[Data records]
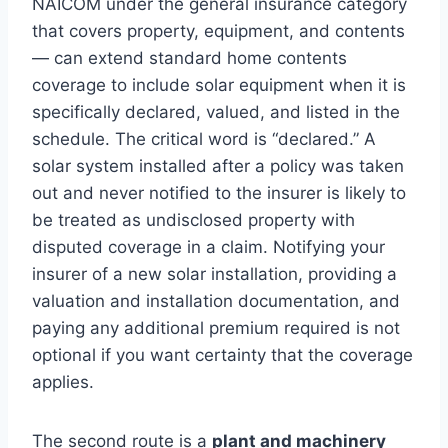
NAICOM under the general insurance category
that covers property, equipment, and contents
— can extend standard home contents
coverage to include solar equipment when it is
specifically declared, valued, and listed in the
schedule. The critical word is “declared.” A
solar system installed after a policy was taken
out and never notified to the insurer is likely to
be treated as undisclosed property with
disputed coverage in a claim. Notifying your
insurer of a new solar installation, providing a
valuation and installation documentation, and
paying any additional premium required is not
optional if you want certainty that the coverage
applies.
The second route is a
plant and machinery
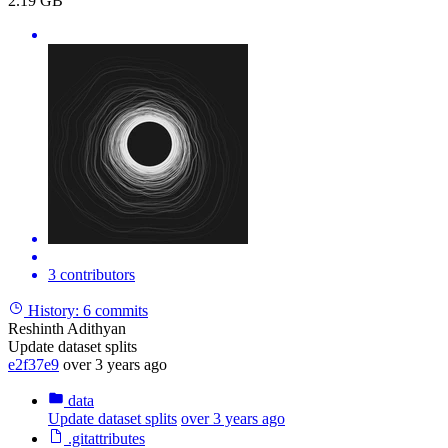
2.19 GB
3 contributors
History:
6 commits
Reshinth Adithyan
Update dataset splits
e2f37e9
over 3 years ago
data
Update dataset splits
over 3 years ago
.gitattributes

[YOUR INSTRUCTIONS] Leave out all pictures and output each line exactly, from the top of the records through the line that holds "solar system installed".

[ANSWER TO THIS TASK]
NAICOM under the general insurance category
that covers property, equipment, and contents
— can extend standard home contents
coverage to include solar equipment when it is
specifically declared, valued, and listed in the
schedule. The critical word is “declared.” A
solar system installed after a policy was taken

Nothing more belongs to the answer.